Because of this, regulation of the medical device industry is on the rise, due to a demand for better and safer products by end users and industry stakeholders. Quality assurance and regulatory affairs (QA/RA) professionals and senior managers now cite “the changing regulatory environment” as one of their greatest challenges as the regulatory approval process becomes more difficult in developed markets like the U.S. and European Union.
The changing state of health care delivery and the growing convergence of these sectors indicate that the future is very clearly in combining drugs and devices. Implantable pumps, transdermal patches and pre-filled syringes are increasingly entering the drug-delivery product pipeline. Market research finds that the global market for combination devices is growing at nearly 8 percent and will likely exceed the growth of individual medical device and pharmaceutical markets. Learn more here.
After several decades of industry-wide change from a variety of external and internal forces, utilities now face a new wave of powerful disruption from progressing technology and shareholder performance expectations. At the same time, converging pressures such as grid modernization, an aging workforce, growing client demand for affordable, reliable and environmentally sustainable electricity, governmental regulation and IT/OT integration are bringing immense challenges that companies must solve through effective lean operations, all while driving utilities to strategically maneuver and create value for their stakeholders.
One of the largest drivers of utilities activity is updating the grid infrastructure. Modernizing the U.S. power grid to make it smarter and more resilient is one of the largest undertakings in utility history. The Grid Modernization Multi-Year Program Plan (MYPP) developed by the U.S. Department of Energy (DOE) seeks to increase the grid’s reliability and resilience.
For utilities, a modernized grid means improved security, reduced peak loads, increased integration of renewables and lower operational costs. The goal is to use technologies, equipment and controls that communicate and work together to deliver electricity more reliably and efficiently. Consumers will also benefit from the reduction in the frequency and duration of power outages, reduced impact from storms and having service restored more quickly when outages occur.

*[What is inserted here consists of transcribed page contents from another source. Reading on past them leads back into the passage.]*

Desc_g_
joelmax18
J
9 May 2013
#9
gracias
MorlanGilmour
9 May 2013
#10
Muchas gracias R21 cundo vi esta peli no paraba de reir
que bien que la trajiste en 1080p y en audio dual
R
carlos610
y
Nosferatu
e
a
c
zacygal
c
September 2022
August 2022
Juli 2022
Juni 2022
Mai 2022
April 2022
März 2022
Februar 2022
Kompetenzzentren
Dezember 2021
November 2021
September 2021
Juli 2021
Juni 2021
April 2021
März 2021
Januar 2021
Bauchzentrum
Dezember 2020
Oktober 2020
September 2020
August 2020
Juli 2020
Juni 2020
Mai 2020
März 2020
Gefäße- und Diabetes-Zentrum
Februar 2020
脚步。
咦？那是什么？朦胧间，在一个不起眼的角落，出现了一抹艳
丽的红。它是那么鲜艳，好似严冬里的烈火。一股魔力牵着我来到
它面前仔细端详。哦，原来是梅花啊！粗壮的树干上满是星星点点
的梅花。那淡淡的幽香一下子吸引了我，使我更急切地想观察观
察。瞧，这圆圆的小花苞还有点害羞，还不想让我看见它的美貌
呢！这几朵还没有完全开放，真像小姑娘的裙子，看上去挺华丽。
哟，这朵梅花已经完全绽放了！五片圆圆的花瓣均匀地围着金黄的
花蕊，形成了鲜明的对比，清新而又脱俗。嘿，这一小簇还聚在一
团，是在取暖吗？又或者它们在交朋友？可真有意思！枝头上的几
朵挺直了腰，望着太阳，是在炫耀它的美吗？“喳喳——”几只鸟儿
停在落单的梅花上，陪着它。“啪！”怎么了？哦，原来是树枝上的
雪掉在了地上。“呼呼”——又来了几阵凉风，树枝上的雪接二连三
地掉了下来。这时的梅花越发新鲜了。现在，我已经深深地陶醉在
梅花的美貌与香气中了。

In addition, with easy access to their usage data, consumers can better manage their own energy consumption and costs. Learn more here.
Among trends in the automotive industry, autonomous vehicles (AV) are currently getting most of the attention, but their slow progress into the mainstream consumer market isn’t the only challenge facing automakers. Even if AV’s develop faster than expected, automotive original equipment manufacturers OEMs face huge, expensive technological hurdles in other areas.
MPG/Emissions requirements: Tightened MPG/emissions requirements continue to have a significant impact on how automakers prioritize their workload. OEMs are looking to technological methods to provide cheaper solutions for fuel efficiency, including next-generation powertrains and chassis as well as lighter-weight materials. This has resulted in an additional engineering R&D spend as well as new production lines that require maintenance, assemblers, production workers and robotics.
IoT-enabled features: Advancements on the road to full automation, like the development of add-on mobile services and applications related to the IoT, are in full swing at most OEMs, as are other IoT-enabled features, upgrades and new designs for dashboards and systems. Safety features from blind-spot warnings to cameras to infotainment features like smartphone mirroring on the dashboard are now considered necessary to consumers.
New market expansion: Most industry growth will come from emerging markets, which comes with its own array of expenses. Creating vastly cheaper vehicles, with the attendant product design and marketing needed to launch them, as well as the need to establish manufacturing operations closer to the point of sale, is a crucial but costly move.